Далла метнула на него злобный взгляд. Девчушка за ее спиной ерзала и приглушенно попискивала. Чуть громче, чем в первый раз, женщина что-то сказала, отрывисто и горько. Синяка проговорил, обращаясь больше к Хильзену, чем к Норгу:

– Она говорит, что ее муж погиб во время осады.

Со двора послышался топот – сапоги Завоевателей громыхали по доскам.

– Уходим, – быстро сказал Хильзен. Он вытолкнул во двор Синяку, схватил Норга за пояс и чуть ли не силой вытащил его из сарая, поспешно захлопнув за собой дверь.

Женщина опустилась на пол и беззвучно заплакала, спрятав лицо в подоле малышки, которая вытаращила на мать круглые глаза и застыла от удивления.

– Ну, что там в сарае? – спросил Хильзена капитан.

– Пусто, – небрежно ответил Хильзен.

Они снова вышли на улицу, и холодный ветер с залива принялся трепать их волосы.

Большинство домов в районе Морских улиц были брошены.
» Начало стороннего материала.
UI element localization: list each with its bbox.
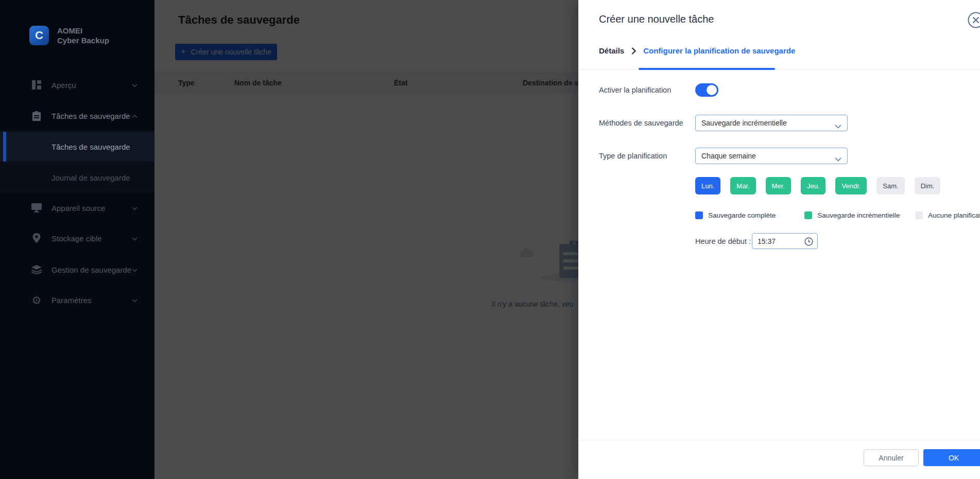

Завоеватели забирали все съестные припасы, какие только находили, – мешки с крупой, кадки с солеными огурцами, муку, сало, домашние колбасы, мед. Все это они складывали в телегу с тем, чтобы после перевезти в башню.

Чем дальше уходил отряд от залива, тем состоятельнее становились дома. Почти все они получили значительные повреждения. Полуразрушенным был и тот дом, возле которого остановился Бьярни. Оглядывая хозяйским глазом тяжелую дверь с деревянным лаковым гербом (сова, сидящая на колесе), капитан хищно шевелил носом: здесь будет чем поживиться. Что с того, что рухнул флигель и выбиты стекла? Основная-то часть уцелела!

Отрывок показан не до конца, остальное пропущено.